Overwhelmingly, it was so: nothing would change even without that memory, and nothing would change even if I could never see that kid’s smile again. As I think back on that day, filled with the confidence that such experiences exist, I am overcome with an incredibly warm feeling as I walk down the street at night.
That is an independent incident. Even the fact that there are people who remember it better than I do is totally irrelevant. The fact that my heart was moved will never disappear, and the dwelling-place of that movement isn’t my brain but my body, my heart. That’s why although whenever I remember that day I smile like I’m embarrassed, there wouldn’t be a single problem if I forgot it.
To a writer, experiences that don’t easily give themselves over to the stories that are our daily work are what we love, and experiences we don’t directly touch with a pen are gifts. That’s why, when I wrote the following:
“As I’m walking, I suddenly think that it would be okay, not just if the memories weren’t there but if I weren’t there. You’re dear to me because you’re there without moving with me like a gear. You’re helping me by being there without following me. We’re walking together, but my expressions, my memories, and I can be seen independently. Thinking about it this way somehow makes a pleasant wind blow.” These were the thoughts that appeared in my mind as I watched the roadside trees of Ginza rustle in the wind from a second-floor cafe. At first I thought that it was just quiet without the wind, and the beauty when the trees shook was beyond compare, but I thought again: it all started from there being leaves.
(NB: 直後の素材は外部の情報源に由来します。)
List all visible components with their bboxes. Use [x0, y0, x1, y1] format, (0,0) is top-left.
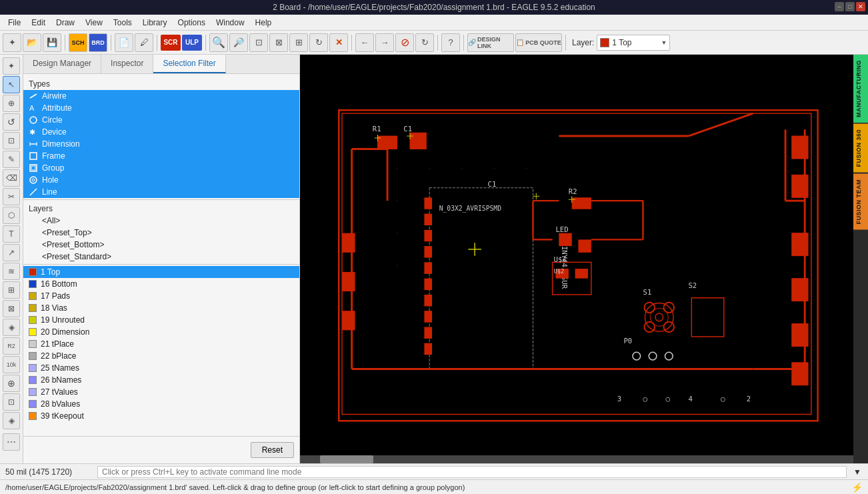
- fusion-team-panel-button[interactable]: FUSION TEAM: [853, 174, 868, 230]
- help-button[interactable]: ?: [441, 33, 460, 52]
- command-input[interactable]: [97, 466, 847, 478]
- tool-mirror[interactable]: ⊡: [3, 132, 20, 149]
- svg-text:2: 2: [747, 395, 751, 403]
- tool-c1[interactable]: ⊕: [3, 375, 20, 392]
- cam-button[interactable]: 📄: [115, 33, 133, 52]
- tool-via[interactable]: ⊞: [3, 281, 20, 299]
- tab-inspector[interactable]: Inspector: [101, 55, 153, 73]
- zoom-100-button[interactable]: ⊞: [289, 33, 308, 52]
- 3d-button[interactable]: 🖊: [135, 33, 153, 52]
- tool-draw[interactable]: ✎: [3, 151, 20, 168]
- layer-21-tplace[interactable]: 21 tPlace: [23, 338, 299, 350]
- menu-help[interactable]: Help: [250, 17, 277, 29]
- type-line[interactable]: Line: [23, 186, 299, 198]
- layer-18-vias[interactable]: 18 Vias: [23, 302, 299, 314]
- stop-button[interactable]: ⊘: [395, 33, 414, 52]
- preset-bottom[interactable]: <Preset_Bottom>: [23, 239, 299, 251]
- save-button[interactable]: 💾: [43, 33, 61, 52]
- tool-airwire[interactable]: ⊠: [3, 300, 20, 317]
- tool-delete[interactable]: ⌫: [3, 169, 20, 187]
- scrollbar-thumb[interactable]: [320, 455, 373, 463]
- layer-dropdown[interactable]: 1 Top ▼: [597, 35, 670, 51]
- menu-library[interactable]: Library: [137, 17, 173, 29]
- menu-draw[interactable]: Draw: [51, 17, 80, 29]
- type-airwire[interactable]: Airwire: [23, 90, 299, 102]
- cross-button[interactable]: ✕: [329, 33, 348, 52]
- maximize-button[interactable]: □: [845, 2, 855, 11]
- zoom-in-button[interactable]: 🔍: [209, 33, 228, 52]
- tool-expand[interactable]: ⋯: [3, 433, 20, 451]
- design-link-button[interactable]: 🔗 DESIGN LINK: [467, 33, 514, 52]
- layer-20-dimension[interactable]: 20 Dimension: [23, 326, 299, 338]
- open-button[interactable]: 📂: [23, 33, 41, 52]
- resume-button[interactable]: ↻: [415, 33, 434, 52]
- zoom-fit-button[interactable]: ⊡: [249, 33, 268, 52]
- type-hole[interactable]: Hole: [23, 174, 299, 186]
- redo-button[interactable]: →: [375, 33, 394, 52]
- menu-window[interactable]: Window: [211, 17, 250, 29]
- type-frame[interactable]: Frame: [23, 150, 299, 162]
- tool-pointer[interactable]: ↖: [3, 76, 20, 93]
- menu-view[interactable]: View: [80, 17, 108, 29]
- layer-26-bnames[interactable]: 26 bNames: [23, 374, 299, 386]
- close-button[interactable]: ✕: [856, 2, 865, 11]
- tab-design-manager[interactable]: Design Manager: [23, 55, 101, 73]
- canvas-scrollbar[interactable]: [300, 455, 853, 463]
- ulp-button[interactable]: ULP: [182, 35, 202, 51]
- type-circle[interactable]: Circle: [23, 114, 299, 126]
- svg-text:○: ○: [721, 395, 725, 403]
- layer-25-tnames[interactable]: 25 tNames: [23, 362, 299, 374]
- tool-r1[interactable]: R2: [3, 337, 20, 355]
- preset-standard[interactable]: <Preset_Standard>: [23, 251, 299, 263]
- tool-cut[interactable]: ✂: [3, 188, 20, 205]
- type-dimension[interactable]: Dimension: [23, 138, 299, 150]
- refresh-button[interactable]: ↻: [309, 33, 328, 52]
- undo-button[interactable]: ←: [355, 33, 374, 52]
- tool-move[interactable]: ⊕: [3, 95, 20, 112]
- layer-1-top[interactable]: 1 Top: [23, 266, 299, 278]
- zoom-out-button[interactable]: 🔎: [229, 33, 248, 52]
- type-device[interactable]: ✱ Device: [23, 126, 299, 138]
- svg-point-102: [493, 168, 495, 169]
- menu-file[interactable]: File: [3, 17, 26, 29]
- tool-text[interactable]: T: [3, 225, 20, 243]
- manufacturing-panel-button[interactable]: MANUFACTURING: [853, 55, 868, 123]
- board-button[interactable]: BRD: [89, 33, 107, 52]
- layer-39-tkeepout[interactable]: 39 tKeepout: [23, 410, 299, 422]
- command-expand-icon[interactable]: ▼: [852, 467, 863, 477]
- panel-content: Types Airwire A Attribute Circle: [23, 74, 299, 436]
- type-group[interactable]: Group: [23, 162, 299, 174]
- minimize-button[interactable]: –: [835, 2, 844, 11]
- layer-16-bottom[interactable]: 16 Bottom: [23, 278, 299, 290]
- layer-17-pads[interactable]: 17 Pads: [23, 290, 299, 302]
- zoom-selection-button[interactable]: ⊠: [269, 33, 288, 52]
- tool-c3[interactable]: ◈: [3, 412, 20, 429]
- preset-top[interactable]: <Preset_Top>: [23, 227, 299, 239]
- left-panel: Design Manager Inspector Selection Filte…: [23, 55, 300, 463]
- type-attribute[interactable]: A Attribute: [23, 102, 299, 114]
- layer-28-bvalues[interactable]: 28 bValues: [23, 398, 299, 410]
- menu-options[interactable]: Options: [173, 17, 211, 29]
- tab-selection-filter[interactable]: Selection Filter: [153, 55, 225, 73]
- menu-tools[interactable]: Tools: [108, 17, 137, 29]
- tool-drc[interactable]: ◈: [3, 319, 20, 336]
- pcb-quote-button[interactable]: 📋 PCB QUOTE: [515, 33, 562, 52]
- tool-r2[interactable]: 10k: [3, 356, 20, 373]
- new-button[interactable]: ✦: [3, 33, 21, 52]
- preset-all[interactable]: <All>: [23, 215, 299, 227]
- scr-button[interactable]: SCR: [161, 35, 181, 51]
- tool-arc[interactable]: ↗: [3, 244, 20, 261]
- tool-c2[interactable]: ⊡: [3, 393, 20, 411]
- layer-27-tvalues[interactable]: 27 tValues: [23, 386, 299, 398]
- tool-route[interactable]: ≋: [3, 263, 20, 280]
- layer-22-bplace[interactable]: 22 bPlace: [23, 350, 299, 362]
- tool-select[interactable]: ✦: [3, 57, 20, 75]
- tool-rotate[interactable]: ↺: [3, 113, 20, 131]
- layer-19-unrouted[interactable]: 19 Unrouted: [23, 314, 299, 326]
- menu-edit[interactable]: Edit: [26, 17, 51, 29]
- fusion360-panel-button[interactable]: FUSION 360: [853, 124, 868, 173]
- tool-polygon[interactable]: ⬡: [3, 207, 20, 224]
- canvas-area[interactable]: R1 C1: [300, 55, 853, 463]
- reset-button[interactable]: Reset: [251, 442, 294, 458]
- schematic-button[interactable]: SCH: [69, 33, 87, 52]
No matter how the wind blows, no matter who will see the trees in the wind and how, the fact that there are leaves and they don’t disappear when the wind stops is everything. The fact that I was alive and my heart was moved was the start; how I remember it and how I express it are independent matters that run freely in three directions. Just holding hands isn’t love.
When I held on to this realization and looked at the photographs of people who had been children over 80 years ago in the exhibition “The Development of Japanese Modern Photography in Manchoukuo”, I didn’t become sentimental at all. Because these people had been alive, I had the confidence that they were alive today as well, and it didn’t bother me that the photographer had used a composition like that of a painting.
I had the feeling of acting in concert with the people who started to yearn to be pressed down by the sensitivity of others, and who went out to change their mood, only to have their photograph taken and be put in the same state for a moment. We weren’t transcending time or anything like that. In life, we were to each other - that is, they were to me and I was to them 80 years ago - a light.